She looked at me, astonished, and then touched my forehead. Do you have a fever? She said. I moved her hand off my head. Sorry, Jane, I said, I won't divorce. My marriage life was boring probably because she and I didn't value the details of our lives, not because we didn't love each other anymore. Now I realize that since I carried her into my home on our wedding day I am supposed to hold her until death do us apart.

Jane seemed to suddenly wake up. She gave me a loud slap and then slammed the door and burst into tears. I walked downstairs and drove away.

At the floral shop on the way, I ordered a bouquet of flowers for my wife. The salesgirl asked me what to write on the card. I smiled and wrote, I'll carry you out every morning until death do us apart.

That evening I arrived home, flowers in my hands, a smile on my face, I run up stairs, only to find my wife in the bed - dead.
My wife had been fighting CANCER for months and I was so busy with Jane to even notice. She knew that she would die soon and she wanted to save me from the whatever negative reaction from our son, in case we push thru with the divorce.-- At least, in the eyes of our son--- I'm a loving husband....

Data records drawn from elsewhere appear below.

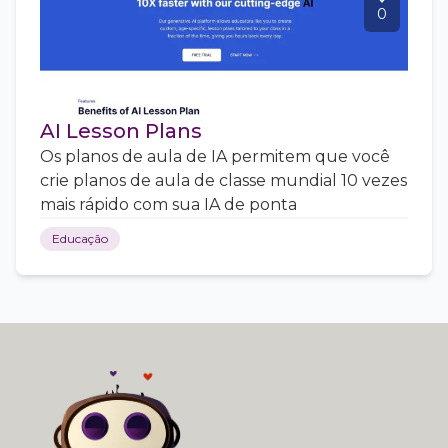
0
AI Lesson Plans
Os planos de aula de IA permitem que você
crie planos de aula de classe mundial 10 vezes
mais rápido com sua IA de ponta
Educação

The small details of your lives are what really matter in a relationship. It is not the mansion, the car, property, the money in the bank. These create an environment conducive for happiness but cannot give happiness in themselves. So find time to be your spouse's friend and do those little things for each other that build intimacy. Do have a real happy marriage!

If you don't share this, nothing will happen to you.

If you do, you just might save a marriage.
Many of life's failures are people who did not realize how close they were to success when they gave up.

A CHRIST-CENTERED MARRIAGE IS A MARRIAGE THAT IS SURE TO LAST A LIFETIME.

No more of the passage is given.